Canadian actress (born 1975)

Amy Ciupak Lalonde is a Canadian-born television and film actress from Pelham, Ontario. She holds a degree in drama and history from Queen's University in Kingston, Ontario.

Lalonde appears on the television channel SCREAM. She has made guest appearances in Mutant X, Queer as Folk, Kevin Hill, Beautiful People, Battlestar Galactica, Jeff Ltd., Love Bites and Lost Girl. Lalonde has appeared in numerous commercials including Molson's "It Starts Here" ad campaign as Allison the cowgirl on the airplane. She has been seen in commercials for Kit Kat (playing a snobby socialite daughter) as well as in a commercial for Special K cereal (as a devastated girl who just broke up with her boyfriend) and also a Leon's commercial.

She was previously a high school teacher at Notre Dame College School in Welland, Ontario and in New Zealand.
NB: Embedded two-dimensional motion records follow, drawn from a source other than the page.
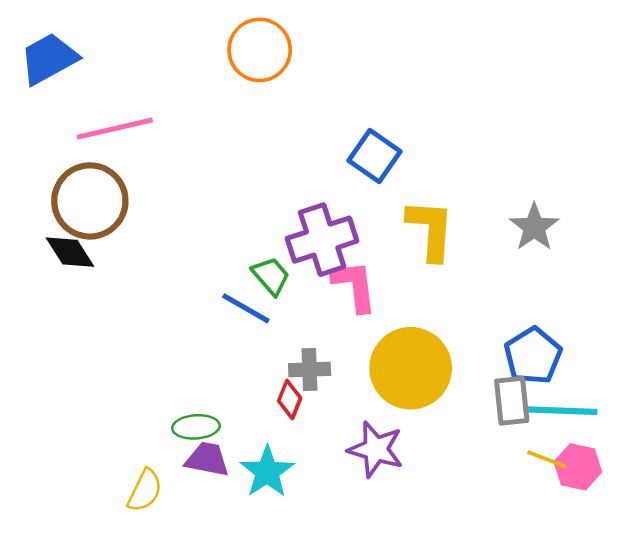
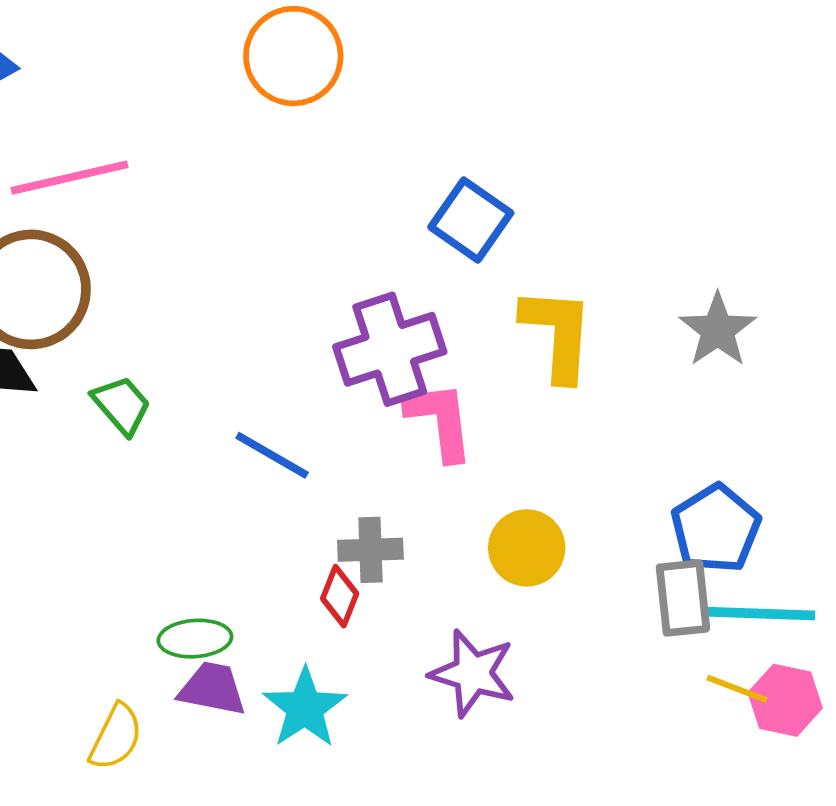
green trapezoid: (271, 276) -> (122, 405), moved
yellow circle: (411, 368) -> (527, 548), size x0.6

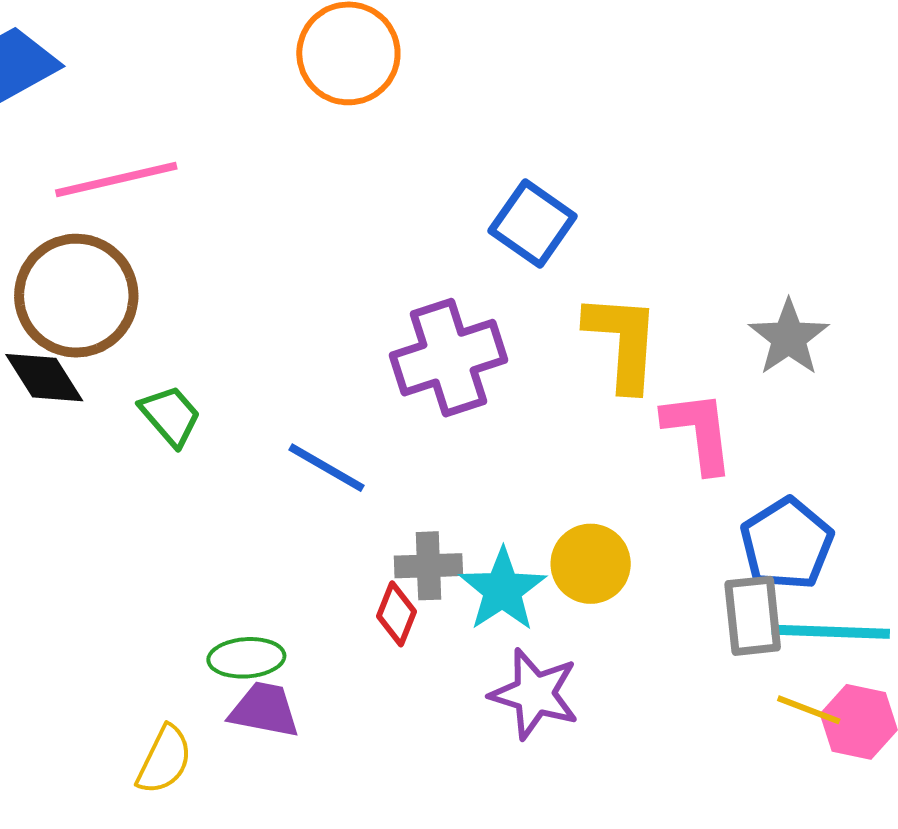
pink L-shape: (440, 421) -> (699, 432), moved
cyan star: (305, 708) -> (503, 590), moved

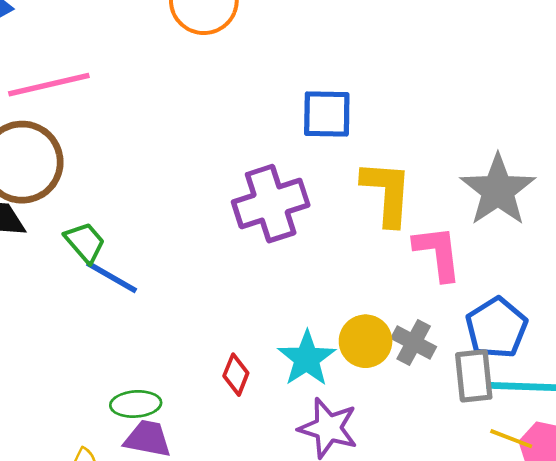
blue square: (533, 224) -> (327, 114), turned -34
gray star: (789, 338) -> (498, 190), size x1.4
blue line: (326, 468) -> (112, 277), moved
gray cross: (428, 566) -> (414, 343), moved, turned 30

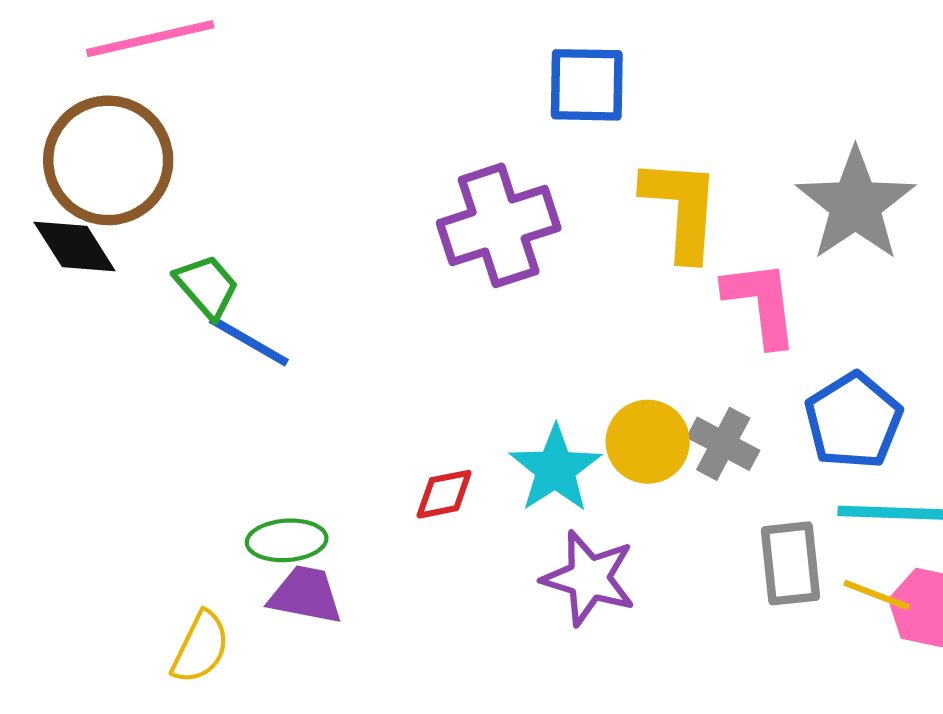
red diamond: (236, 375) -> (444, 494), turned 57
gray rectangle: (474, 376) -> (790, 563), moved

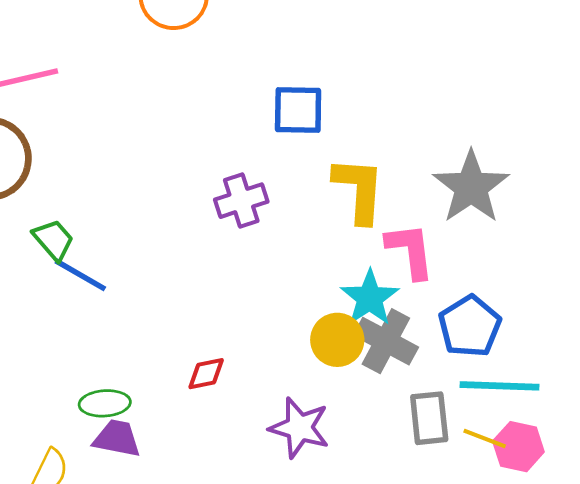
purple cross: (499, 225) -> (241, 201), size x0.7
gray cross: (723, 444) -> (386, 341), size x1.4
cyan star: (555, 469) -> (370, 298), moved

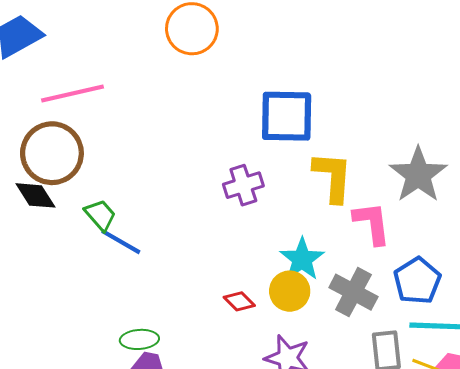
blue square: (298, 110) -> (287, 116), size x1.4
cyan star: (370, 298) -> (302, 259), moved
yellow circle: (337, 340) -> (290, 291), moved
red diamond: (206, 374) -> (239, 301), moved, turned 56

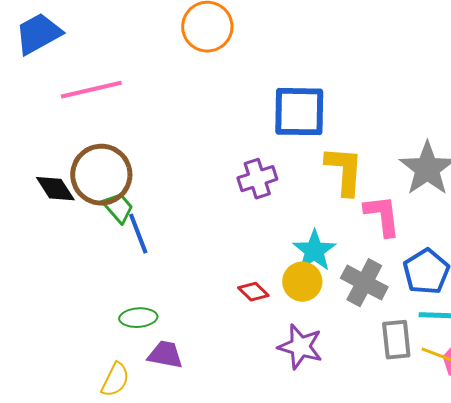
brown circle: (52, 153) -> (101, 175), moved
blue line: (121, 242) -> (138, 234), turned 39
green ellipse: (139, 339) -> (138, 318), moved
She now works as a full-time teacher at The Bishop Strachan School in Toronto, Ontario.

==Filmography==
Lalonde completed her first two feature films in 2006: Heartstopper and 5ive Girls. She was in George A. Romero's Diary of the Dead, released in February 2008. Her TV Movie of the Week appearances include Murder in the Hamptons, Earthstorm, Nature of the Beast (ABC Family), and CBC's Victor: The Victor Davis Story.

In 2008, she reprised her leading role on CBC's series Sophie for a second season. The first season aired in 2009 on ABC Family in the United States, as it was purchased by ABC in February 2008. While filming the second season of Sophie in Montreal during the summer, Amy also traveled to Calgary to complete season one of the CBC drama, Wild Roses. In 2011, Lalonde guest-starred in My Babysitter's a Vampire: The Series.